*Exercise goal*: Your task is to return all of the entries below exactly, leaving out each picture.

*Input data*:

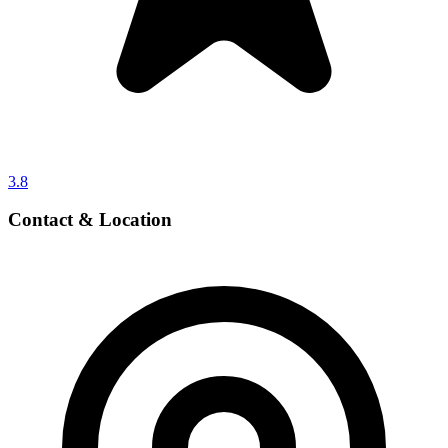
3.8
Contact & Location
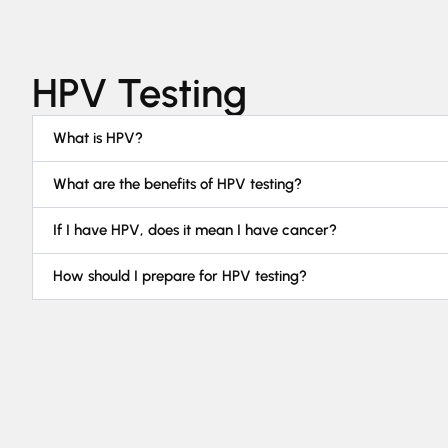
HPV Testing
What is HPV?
What are the benefits of HPV testing?
If I have HPV, does it mean I have cancer?
How should I prepare for HPV testing?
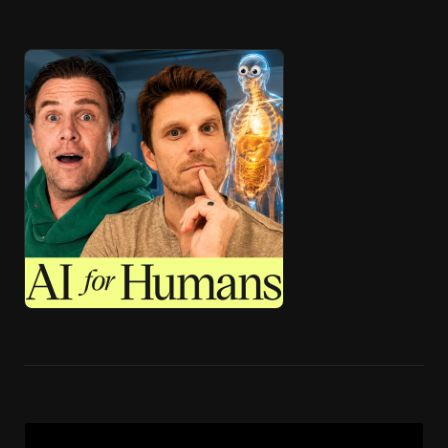
🎧 ai4h-Pod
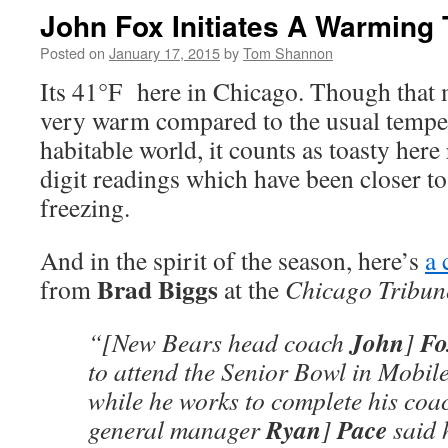
John Fox Initiates A Warming 
Posted on
January 17, 2015
by
Tom Shannon
Its 41°F here in Chicago. Though that 
very warm compared to the usual temper
habitable world, it counts as toasty here 
digit readings which have been closer t
freezing.
And in the spirit of the season, here’s
a 
Brad Biggs
from
at the
Chicago Tribun
John
Fo
“[New Bears head coach
]
to attend the Senior Bowl in Mobile
while he works to complete his coac
Ryan
Pace
general manager
]
said h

*Your solution*:
3.8
Contact & Location
HPV Testing
What is HPV?
What are the benefits of HPV testing?
If I have HPV, does it mean I have cancer?
How should I prepare for HPV testing?
🎧 ai4h-Pod
John Fox Initiates A Warming 
Posted on
January 17, 2015
by
Tom Shannon
Its 41°F here in Chicago. Though that 
very warm compared to the usual temper
habitable world, it counts as toasty here 
digit readings which have been closer t
freezing.
And in the spirit of the season, here’s
a 
Brad Biggs
from
at the
Chicago Tribun
John
Fo
“[New Bears head coach
]
to attend the Senior Bowl in Mobile
while he works to complete his coac
Ryan
Pace
general manager
]
said h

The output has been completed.